Overall, efforts of restaurant operators may be paying off. The median cash flow reported by BizBuySell was up 13% while median revenue rose 7.8%. That shows more profit for each dollar of revenue generated, indicating improving profit margins for the sector.
Expansion is on Hold
Today, 38% of operators say they have postponed plans for expansion, a finding at odds with pre-pandemic trends. In the five-year period leading up to the pandemic, the compound annual growth rate (CAGR) of restaurants was reported by Rabobank at 2.5%. That resulted in an estimate of roughly 45,000 new restaurants opening over the three-year period, net of any closures. FSR Magazine says it was more than any comparable period over the last 25 years. The pandemic washed out these gains with a loss of restaurants estimated from 70,000 to 80,000 depending on the source.
Between fewer restaurants overall and the pullback on expansion, this will fuel a shrinking count of restaurants available. This should help sellers hold onto pricing levels if they can maintain profitability as the overall supply will be smaller. This is despite survey data showing 47% of business brokers surveyed by BizBuySell feel that today’s market has shifted in favor of buyers, while only 17% feel it still favors sellers. Fewer restaurants available for sale will drive demand and pricing.
Outlook for Restaurant Sales
Gauging the outlook for restaurant transactions in 2023 is tough amidst continued weight on the economy from inflation, interest rate hikes, and fears of recession. In a recent survey of business and academic economists polled by the Wall Street Journal, 61% believe a recession will occur in the next 12 months.
That said, the restaurant industry has already been tested and demonstrated remarkable resiliency. Caught in shutdowns that forced many out of the business and facing immense pressure on all fronts, the business model has adapted in measurable ways to reinvent itself over the past three years.

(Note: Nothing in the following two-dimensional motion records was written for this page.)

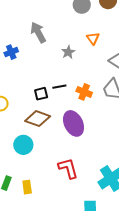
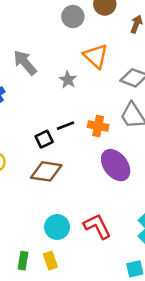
orange triangle: (93, 38) -> (96, 56), size x1.5
purple ellipse: (74, 123) -> (116, 165), moved
cyan circle: (23, 145) -> (57, 227), moved

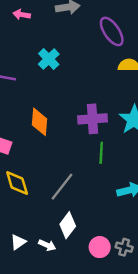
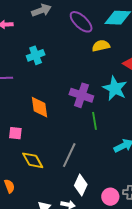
cyan cross: (49, 59) -> (36, 55), turned 36
purple cross: (93, 119) -> (81, 95), turned 35

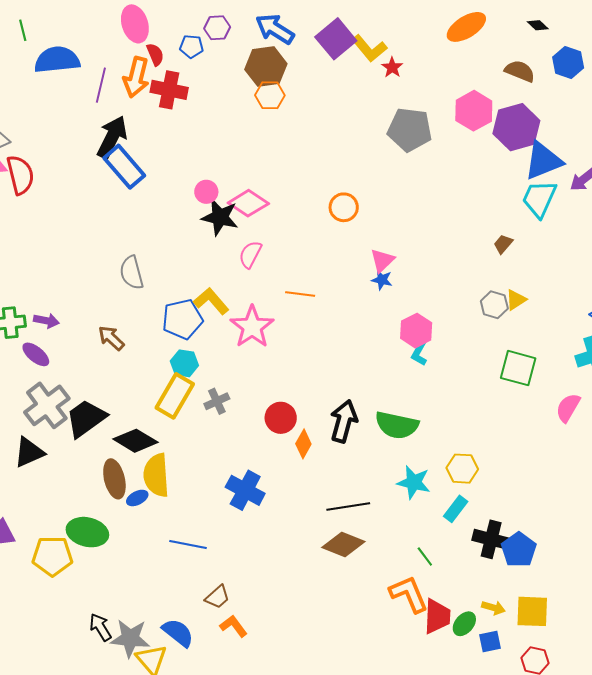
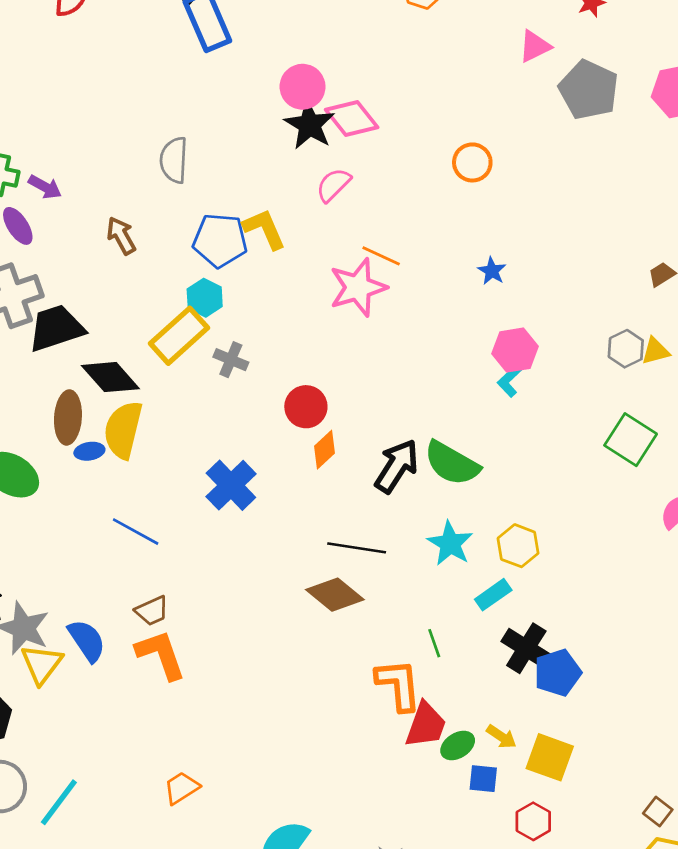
pink circle: (206, 192) -> (303, 87), size x1.4
pink triangle: (382, 261) -> (535, 46), moved
pink star: (252, 327) -> (358, 287), moved
gray cross: (217, 401) -> (231, 360), turned 30
black arrow: (344, 421) -> (397, 466), moved
orange L-shape: (234, 626) -> (161, 655), size x1.5

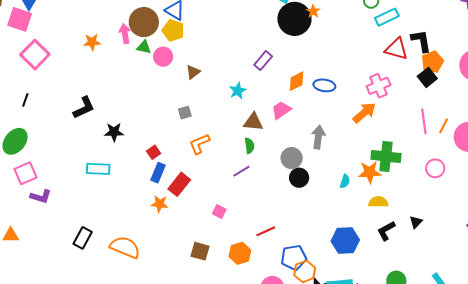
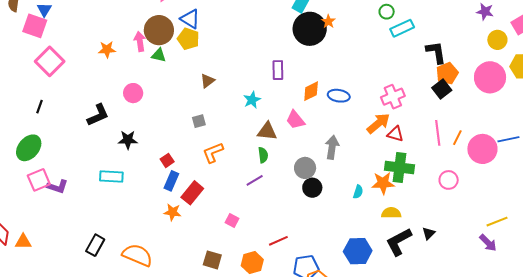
red triangle: (396, 49) -> (395, 134), moved, size x0.7
pink circle: (163, 57) -> (133, 93), moved
purple rectangle: (263, 61) -> (278, 70), turned -42
pink trapezoid: (281, 110) -> (295, 120), turned -95
purple L-shape: (41, 197) -> (57, 187), moved
black L-shape: (386, 231) -> (399, 242), size x1.4

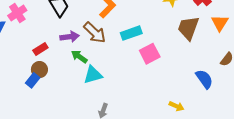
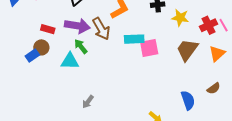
purple arrow: (70, 37) -> (77, 26), size x1.4
red rectangle: (40, 49) -> (48, 29), turned 32
pink square: (150, 54) -> (149, 48), moved
cyan triangle: (93, 75) -> (70, 61), moved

Buyers have taken note and outpaced the business for sale marketplace overall in acquiring stores. Pressure on new development, along with fewer restaurants overall, should help bolster demand in the short term, even while earnings will likely show diminished results for 2022. The lower earnings will be a precursor to selling prices in 2023, which are liable to slip, since buyers are acquiring on the latest 12-month lookback on performance.
The restaurant for sale marketplace, like the industry itself, may continue to be resistant to some of the market forces as they have already absorbed so many blows.